Can Royal Mail deliver on letters?

Can Royal Mail deliver on letters?

ROYAL MAIL: First-class letters could be delivered with parcels Photo credit: CC/Kolforn

Royal Mail owner Distribution Services (IDS) wants regulator Ofcom to allow it to reduce second-class deliveries to two or three days a week.

That would mean cutting almost 1,000 jobs while saving an annual £300 million (€350.4 million, IDS said.

Ofcom calculated that delivering the existing universal service obligation (USO) costs between £325 million (€379.5 million) and £675 million (€788.2 million) a year. Reducing the number of delivery days could cut costs by up to £650 (€759 million), it predicted.

The Royal Mail suggestion followed consultations with Ofcom on restructuring regulations in light of the declining volume of letters now sent, although IDS emphasised its commitment to continue delivering first-class letters from Monday to Saturday.

This pledge was received with relief by weekend magazine publishers as well as greetings card manufacturers and small businesses who rely on Saturday deliveries in time for celebrations like Easter and Mother’s Day that fall on a Sunday.
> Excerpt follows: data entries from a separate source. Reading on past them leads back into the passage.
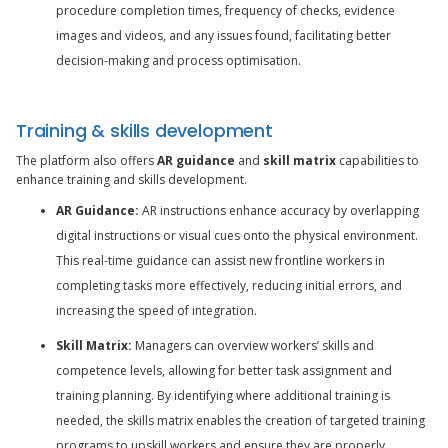
procedure completion times, frequency of checks, evidence
images and videos, and any issues found, facilitating better
decision-making and process optimisation.
Training & skills development
The platform also offers
AR guidance
and
skill matrix
capabilities to
enhance training and skills development.
AR Guidance:
AR instructions enhance accuracy by overlapping
digital instructions or visual cues onto the physical environment.
This real-time guidance can assist new frontline workers in
completing tasks more effectively, reducing initial errors, and
increasing the speed of integration.
Skill Matrix:
Managers can overview workers’ skills and
competence levels, allowing for better task assignment and
training planning. By identifying where additional training is
needed, the skills matrix enables the creation of targeted training
programs to upskill workers and ensure they are properly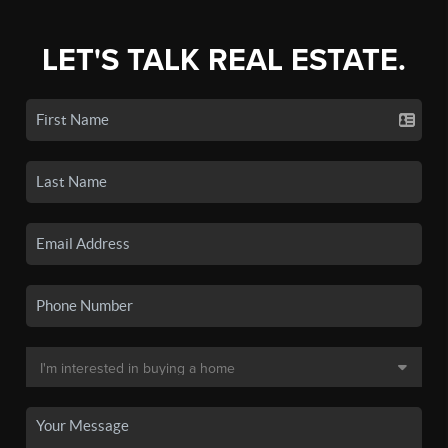
LET'S TALK REAL ESTATE.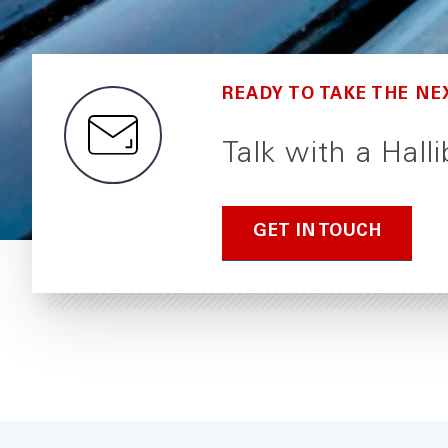
READY TO TAKE THE NE
Talk with a Hall
GET IN TOUCH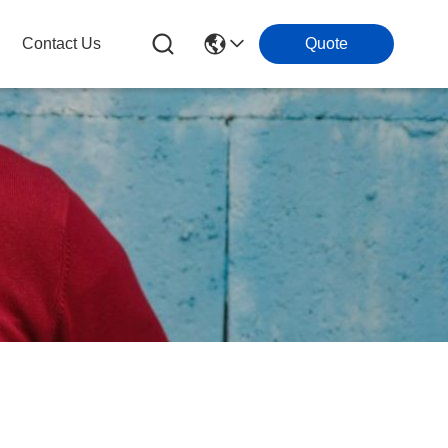
Contact Us
Quote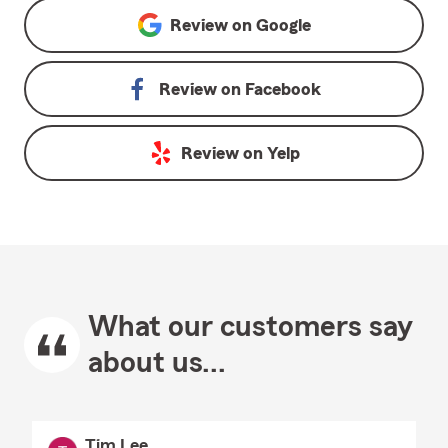
Review on
Google
Review on
Facebook
Review on
Yelp
What our customers say
about us...
Tim Lee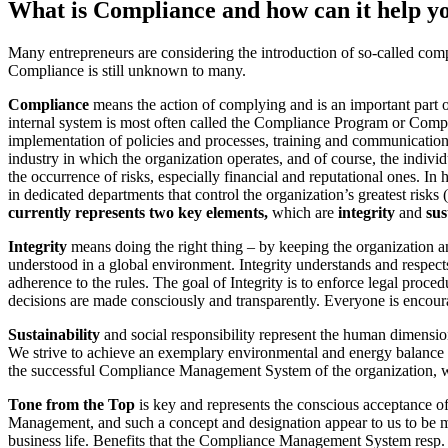
What is Compliance and how can it help y
Many entrepreneurs are considering the introduction of so-called comp
Compliance is still unknown to many.
Compliance
means the action of complying and is an important part of
internal system is most often called the Compliance Program or Com
implementation of policies and processes, training and communication,
industry in which the organization operates, and of course, the indivi
the occurrence of risks, especially financial and reputational ones. In
in dedicated departments that control the organization’s greatest risks
currently represents two key elements,
which are
integrity
and
sus
Integrity
means doing the right thing – by keeping the organization an
understood in a global environment. Integrity understands and respects 
adherence to the rules. The goal of Integrity is to enforce legal proce
decisions are made consciously and transparently. Everyone is encoura
Sustainability
and social responsibility represent the human dimension
We strive to achieve an exemplary environmental and energy balance on
the successful Compliance Management System of the organization, 
Tone from the Top
is key and represents the conscious acceptance o
Management, and such a concept and designation appear to us to be more
business life. Benefits that the Compliance Management System resp. 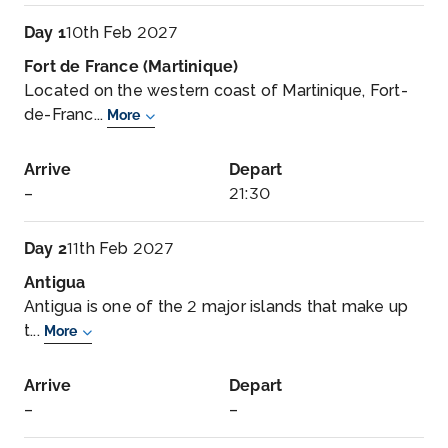
Day 1
10th Feb 2027
Fort de France (Martinique)
Located on the western coast of Martinique, Fort-
de-Franc...
More
Arrive
Depart
–
21:30
Day 2
11th Feb 2027
Antigua
Antigua is one of the 2 major islands that make up
t...
More
Arrive
Depart
–
–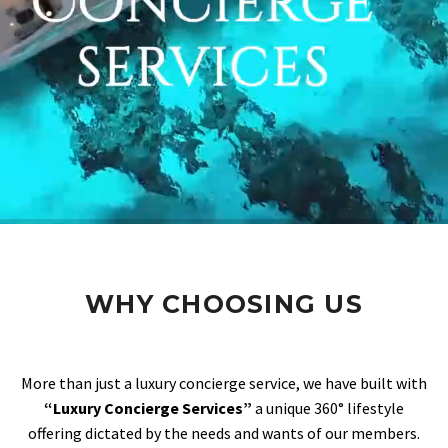
WHY CHOOSING US
More than just a luxury concierge service, we have built with
“Luxury Concierge Services”
a unique 360° lifestyle
offering dictated by the needs and wants of our members.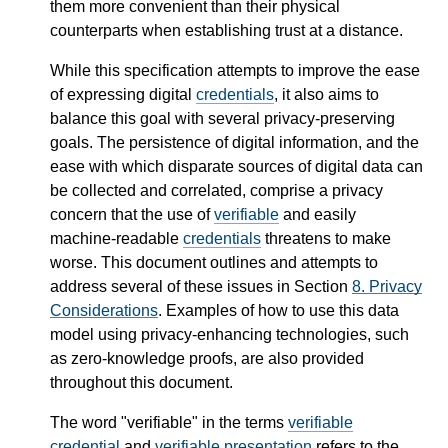
them more convenient than their physical
counterparts when establishing trust at a distance.
While this specification attempts to improve the ease
of expressing digital
credentials
, it also aims to
balance this goal with several privacy-preserving
goals. The persistence of digital information, and the
ease with which disparate sources of digital data can
be collected and correlated, comprise a privacy
concern that the use of
verifiable
and easily
machine-readable
credentials
threatens to make
worse. This document outlines and attempts to
address several of these issues in Section
8.
Privacy
Considerations
. Examples of how to use this data
model using privacy-enhancing technologies, such
as zero-knowledge proofs, are also provided
throughout this document.
The word "verifiable" in the terms
verifiable
credential
and
verifiable presentation
refers to the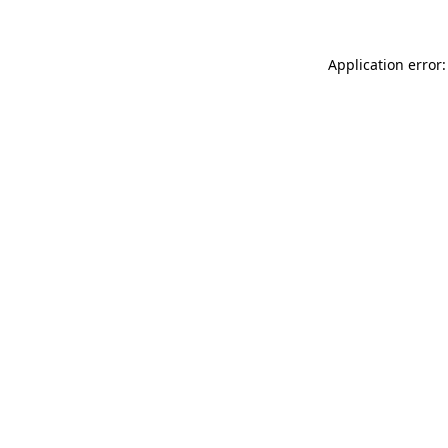
Application error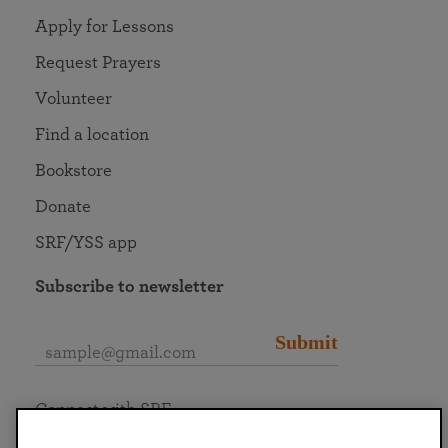
Apply for Lessons
Request Prayers
Volunteer
Find a location
Bookstore
Donate
SRF/YSS app
Subscribe to newsletter
Submit
Connect with SRF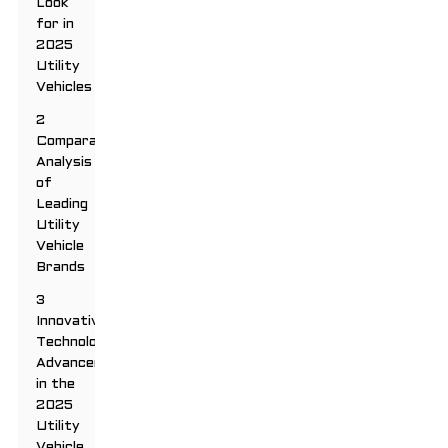
Look
for in
2025
Utility
Vehicles
2
Comparative
Analysis
of
Leading
Utility
Vehicle
Brands
3
Innovative
Technology
Advancements
in the
2025
Utility
Vehicle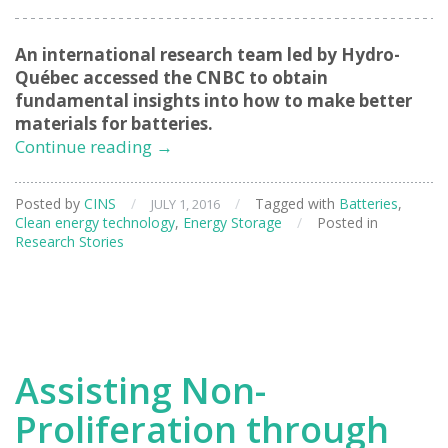
An international research team led by Hydro-
Qué
bec accessed the CNBC to obtain
fundamental insights into how to make better
materials for batteries.
Safer
Continue reading
→
and
Longer
Posted by
CINS
/
/
Tagged with
Batteries
,
JULY 1, 2016
Lasting
Clean energy technology
,
Energy Storage
/
Posted in
Energy
Research Stories
Storage
for
Devices
Assisting Non-
Proliferation through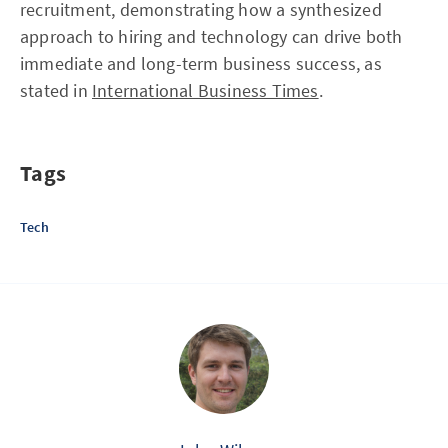
recruitment, demonstrating how a synthesized
approach to hiring and technology can drive both
immediate and long-term business success, as
stated in
International Business Times
.
Tags
Tech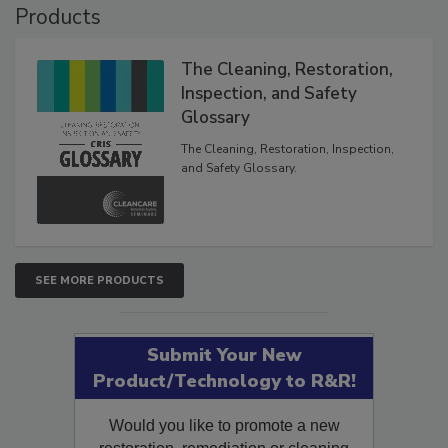
Products
The Cleaning, Restoration,
Inspection, and Safety
Glossary
The Cleaning, Restoration, Inspection,
and Safety Glossary.
SEE MORE PRODUCTS
Submit Your New
Product/Technology to R&R!
Would you like to promote a new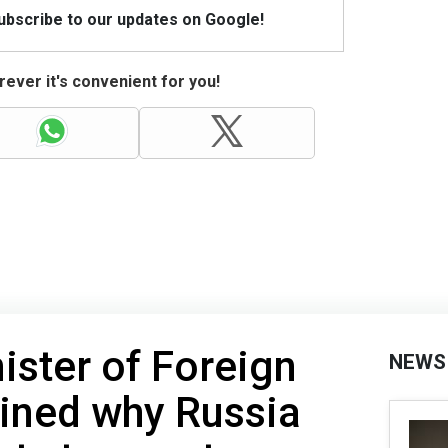
Subscribe to our updates on Google!
ever it's convenient for you!
nister of Foreign
NEWS
ained why Russia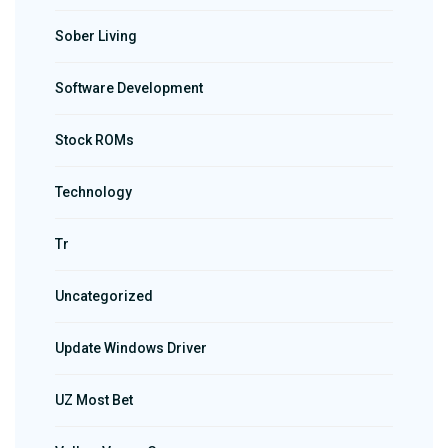
Sober Living
Software Development
Stock ROMs
Technology
Tr
Uncategorized
Update Windows Driver
UZ Most Bet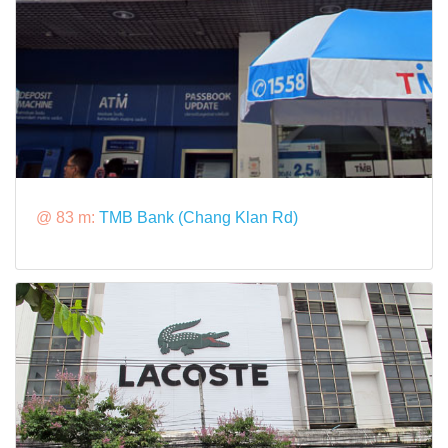
@ 83 m:
TMB Bank (Chang Klan Rd)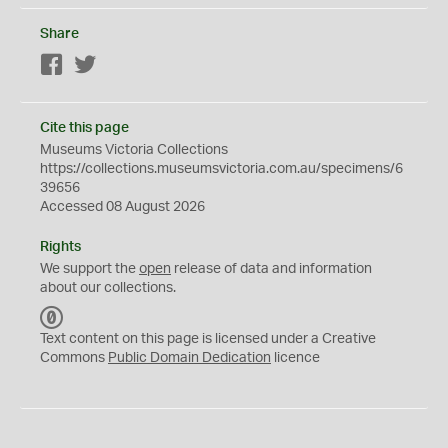
Share
Facebook
Twitter
Cite this page
Museums Victoria Collections
https://collections.museumsvictoria.com.au/specimens/6
39656
Accessed 08 August 2026
Rights
We support the
open
release of data and information
about our collections.
C
C
Text content on this page is licensed under a Creative
0
Commons
Public Domain Dedication
licence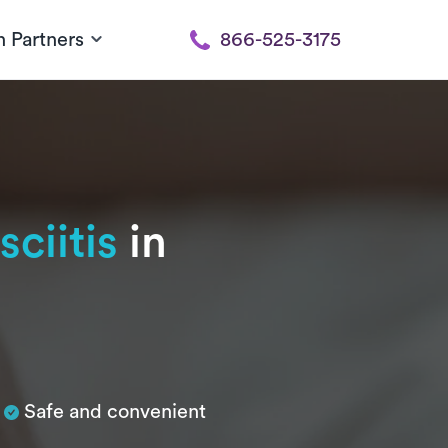
h Partners
866-525-3175
sciitis
in
Safe and convenient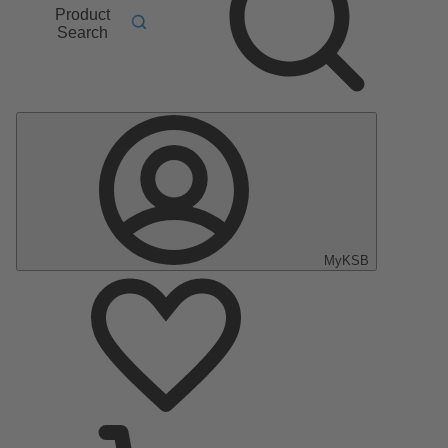
Product
Search
MyKSB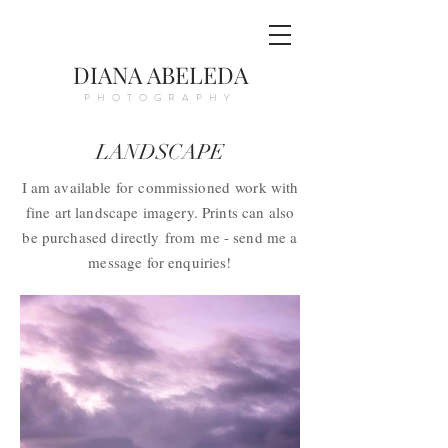
DIANA ABELEDA
PHOTOGRAPHY
LANDSCAPE
I am available for
commissioned
work with
fine art landscape imagery. Prints can also
be purchased directly
from
me - send me a
message for enquiries!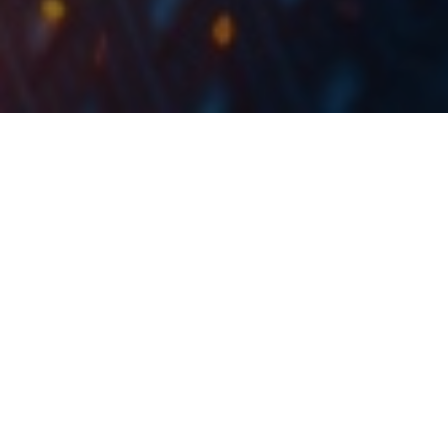
Trading statistics for October 2019 show an average
daily turnover of EUR 2.01m (+70% YoY). Meanwhile,
the major index CROBEX ended October with an
increase of 1.45% ending at 1,991.98 points.
The Zagreb Stock Exchange (ZSE) published their
trading statistics for October 2019, showing a total
equity turnover of EUR 44.3m. This translates to an
average daily turnover of EUR 2.01m (+70% YoY).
Ofcom suggested a series of options for solving Royal Mail’s problems which included reducing the service from six to five or, possibly, three days a week.  Some plans would have involved changing regulations but IDS said its own scheme would not entail legislative changes and called on Ofcom to “take swift action” and introduce reforms by April 2025.

Together with its ”alternate day” plan, IDS said that first-class letters could be delivered via the Royal Mail vans that are used for parcels, while business mail including utility company bills, would become second-class mail delivered within three weekdays instead of two.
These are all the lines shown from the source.